The object interface has some interesting relationships to the abstract data type signature in Figures 3 and 6. First, the

methods have one fewer argument than the corresponding operations in the ADT signature. In each case, the rep argument is missing. Second, the rep in the ADT operations corresponds to a recursive reference to ISet in each method of the object interface. The similarity can be expressed by the following type function: type F(t) = { isEmpty : bool, contains : int → bool, insert : int → t, union :t→t } The types given above can be rewritten in terms of F: ISet = F(ISet) SetImp = ∃ rep. rep × (rep → F(rep)) The original definition of SetImp is isomorphic to this new definition. To see the relationship, note that in rep → F(rep) the function type with domain rep supplies the missing argument that appears in all the ADT operations. The cartesian product with rep supplies the empty constructor. The definition of SetImp above is the encoding of a final coalgebra X → F (X) into the polymorphic λ-calculus [19]. The only problem is that F is not a covariant functor, because of the union method. This encoding also corresponds to the greatest fixedpoint of F , which corresponds to the recursive type ISet. The relationship between coalgebra and objects is an active research topic [29]. 3.10

Summary

An object is a value exporting a procedural interface to data or behavior. Objects use procedural abstraction for information hiding, not type abstraction. Object and and their types are often recursive. Objects provide a simple and powerful form of data abstraction. They can be understood as closures, first-class modules, records of functions, or processes. Objects can also be used for procedural abstraction. Unlike abstract data types, many people find objects to be deeply disturbing. They are fundamentally higher-order, unlike abstract data types. With an object, you are never quite certain what it is going to do: What method is being called? What kind of object is it really? On the other hand, many people find objects to be deeply appealing in their simplicity and flexibility. They do not require complex type systems. Inheritance allows recursive values to be extended in powerful ways. The fact that objects are autognostic, so that they can only know themselves, is also confusing. On the one hand, it interferes with desirable optimizations that require inspection of multiple representations. One solution is to expose representational details in the object’s interface, which limits flexibility. The benefits of autognosis are often subtle and only realized as a system grows and evolves.
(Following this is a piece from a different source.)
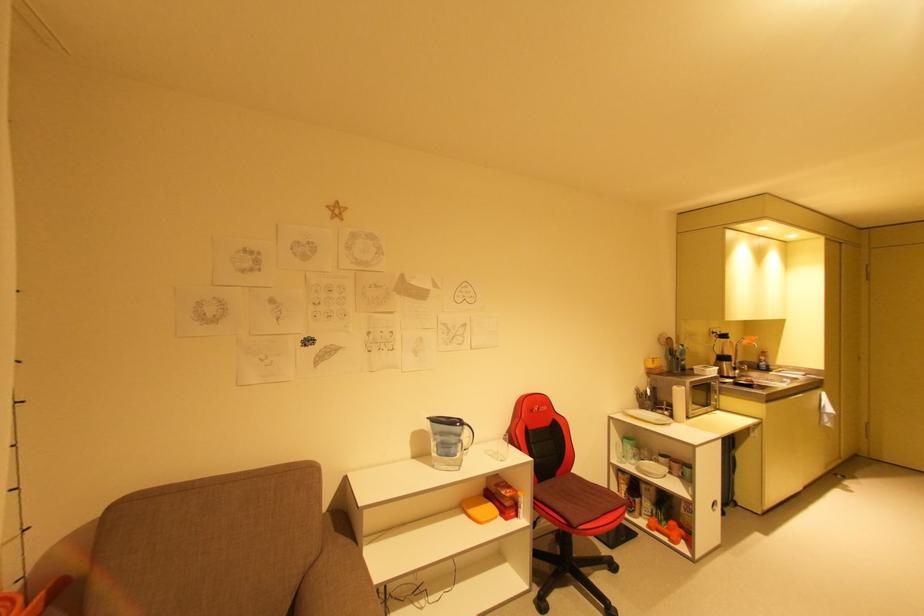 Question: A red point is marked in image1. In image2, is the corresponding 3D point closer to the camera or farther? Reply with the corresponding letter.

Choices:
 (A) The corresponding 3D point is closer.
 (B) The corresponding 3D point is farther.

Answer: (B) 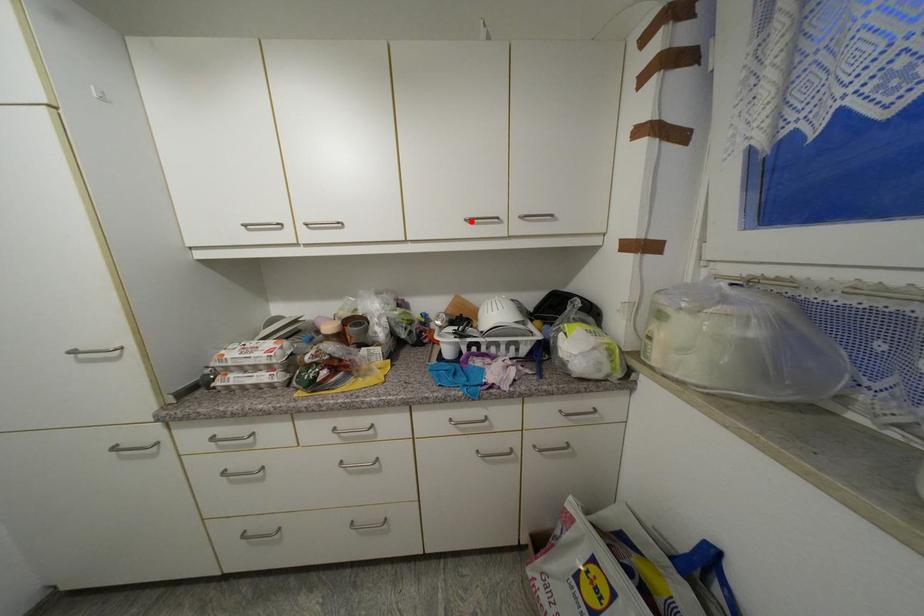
Finally, as parts of a long and rich tradition of abstraction, objects too—not just ADTs—are fundamentally grounded in mathematics

4.

Relationships between ADTs and OOP

Although object-oriented programming and abstract data types are two distinct forms of data abstraction, there are many relationships between them. Many simple abstractions can be implemented in either style, although the usages of the resulting programs is quite different. 4.1

Static Versus Dynamic Typing

One of the most significant differences between abstract data types and objects is that objects can be used to define data abstractions in a dynamically typed language. Objects do not depend upon a static type system; all they need is some form of first-class functions or processes. Abstract data types depend upon a static type system to enforce type abstraction. It is not an accident that dynamic languages use objects instead of user-defined abstract data types. Dynamic languages typically support built-in abstract data types for primitive types; the type abstraction here is enforced by the runtime system. Type systems only enforce structural properties of programs; they do not ensure conformance to a specification. But with ADTs, the type system can ensure that if the ADT implementation is correct, then all programs based on it will operate correctly. The type system prevents outside clients from tampering with the implementation. Pure object interfaces allow any structurally compatible implementation, thus the type system does not prohibit bad implementations from being used. 4.2

Simple and Complex Operations

One point of overlap between objects and abstract data types is that simple data abstractions can be implemented equally well in either style. The difference between simple and complex data abstractions is whether or not they have operations, like the union operation in the set ADT, that inspect the representation of multiple abstract values. In this essay I call an operation “complex” if it inspects multiple representations. In some of the literature complex operations are called “binary”. Literally speaking, a binary operation is one that accepts two inputs of the abstract type. For an object, a binary method is one that takes a second value of the abstract type, in addition to the abstract value whose method is being invoked. According to these definitions, union is always binary. However, not all binary methods are complex. This depends on how the operation is implemented. A binary operation can be implemented by invoking public methods on the abstract arguments. Doing so does not require the representation of the two values to be inspected. The union operation in Figures 1 and 2 are simple. But the union operation in Figure 4 is complex.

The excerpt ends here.